# Description of the task
From the line with "MY ANSWER: Hmm, tough one. Either" to the line with "Tanner Holden", retype each line exactly as it stands in the records below, but skip the pictures.

※ ※ ※

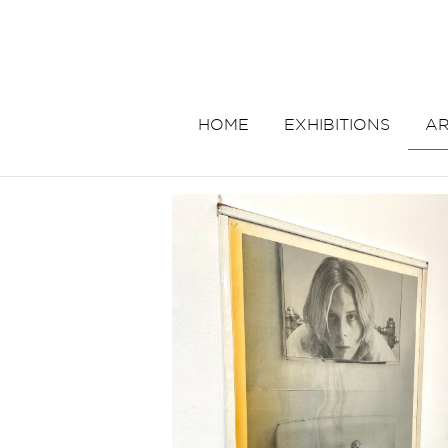
HOME
EXHIBITIONS
AR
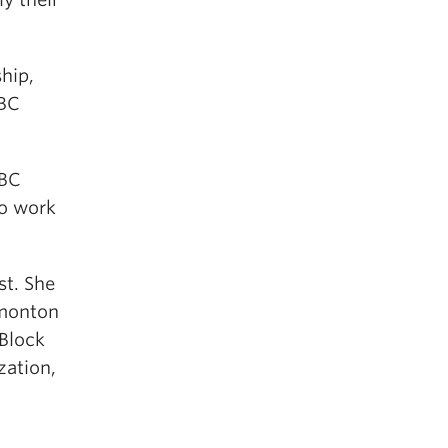
ship,
CBC
UBC
to work
st. She
dmonton
Block
zation,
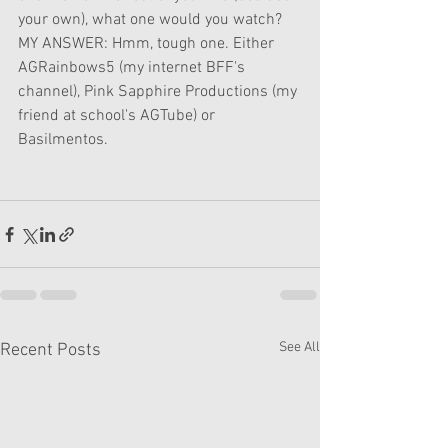
your own), what one would you watch?
MY ANSWER: Hmm, tough one. Either 
AGRainbows5 (my internet BFF's 
channel), Pink Sapphire Productions (my 
friend at school's AGTube) or 
Basilmentos.
See All
Recent Posts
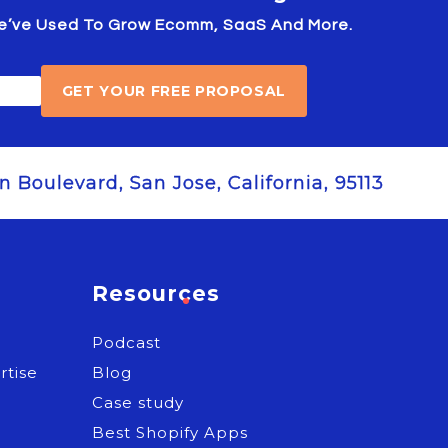
 We’ve Used To Grow Ecomm, SaaS And More.
GET YOUR FREE PROPOSAL
 Boulevard, San Jose, California, 95113
Resources
Podcast
rtise
Blog
e
Case study
Best Shopify Apps
s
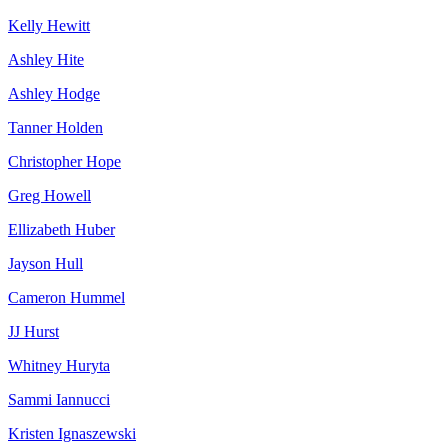
Kelly Hewitt
Ashley Hite
Ashley Hodge
Tanner Holden
Christopher Hope
Greg Howell
Ellizabeth Huber
Jayson Hull
Cameron Hummel
JJ Hurst
Whitney Huryta
Sammi Iannucci
Kristen Ignaszewski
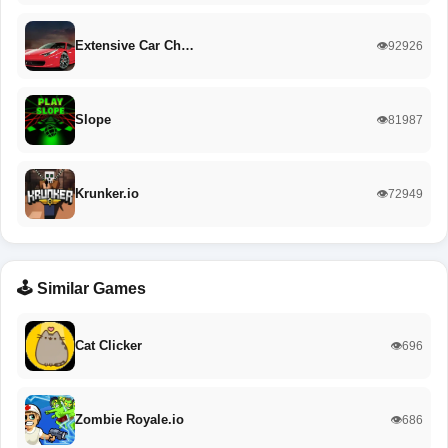
Extensive Car Ch…
👁️92926
Slope
👁️81987
Krunker.io
👁️72949
🕹️ Similar Games
Cat Clicker
👁️696
Zombie Royale.io
👁️686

※ ※ ※

# Reply
MY ANSWER: Hmm, tough one. Either 
AGRainbows5 (my internet BFF's 
channel), Pink Sapphire Productions (my 
friend at school's AGTube) or 
Basilmentos.
See All
Recent Posts
 We’ve Used To Grow Ecomm, SaaS And More.
GET YOUR FREE PROPOSAL
 Boulevard, San Jose, California, 95113
Resources
Podcast
rtise
Blog
e
Case study
Best Shopify Apps
s
Kelly Hewitt
Ashley Hite
Ashley Hodge
Tanner Holden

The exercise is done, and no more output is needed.